• John Thomas Dodson

Waiting in Quarantine


Last year didn’t look like this.

In 2019 friends could sit together around a table and laugh, share stories, and dance the night away. There were dinner parties and concerts and picnics in the park.

The 2020 version of this month is defined by the Coronavirus and the quarantine that has accompanied its rise.

Worldwide, tensions at home are boiling over. According to articles in the press, domestic abuse among couples is rising around the world, suicide hotlines are busier, and conditions are ripe for a large increase in cases of child abuse.

It seems that, without those distractions of previous springtimes, people are turning toward violence as the quarantine goes on. Our patience is wearing thin.

Every day I say a phrase as part of a meditation: “May I see the sacred in every moment; may I allow life to unfold at its own pace; may I meet irritation with patience.”

Our problem isn’t as much with each other as it is with time itself. We don’t know how to wait. We can’t wait for someone to finish their sentence, or for dinner to be ready, or for a child to work through their tangled-up emotions when they can’t go outside and play as they’ve always done before.

We can’t wait for our momentary anger to subside; we can’t wait for months to pass before the peak of the wave of infections has come and passed.


We can’t wait for this to end.

So, we’re missing out on all the beautiful things hiding within these potentially sacred moments. We’re looking past what is in right front of us as we imagine what is not in front of us. We want life to unfold at a much faster rate, and we can’t imagine another month like this one; or two; or three….

Since we can’t let time pass naturally, since we can't let events unfold, since we can't wait for our emotions to rise and fall without acting upon them, we intervene to try to speed up the flow of life itself.
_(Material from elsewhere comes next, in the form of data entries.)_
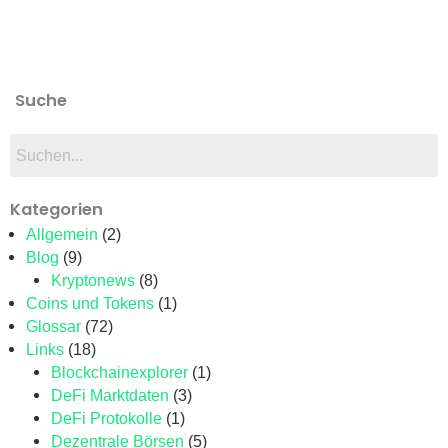
Suche
Kategorien
Allgemein
(2)
Blog
(9)
Kryptonews
(8)
Coins und Tokens
(1)
Glossar
(72)
Links
(18)
Blockchainexplorer
(1)
DeFi Marktdaten
(3)
DeFi Protokolle
(1)
Dezentrale Börsen
(5)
We interrupt; we try to take control of something that we can’t control; we push the buttons of our partners and ….

And we experience more domestic abuse, more child abuse, more suicide hotline calls.

Irritation is an internal feedback mechanism – a way of saying, “I don’t like this.” We may not see it as anger because it isn’t a tantrum, but this irritation point is precisely the place to work on ourselves, especially when we are holed up together in confined spaces during the quarantine. It is toward our small, irritable responses to each other that we need to draw our attention. We'll find it by noticing the moment of “I don’t like this” that arises within our own minds.

The "I don't like this" response is the place to focus on as we allow time to pass. That noticing allows time to let our irritations subside. Noticing can replace the need for an argument because you begin to look at yourself instead of looking at everyone else. A good question to ask is, "Why don't I like this? What could this teach me?"

Our habits of thinking and behavior are showing themselves in quarantine. We have to live with each other without a break. We have to stay. There is no place else to go.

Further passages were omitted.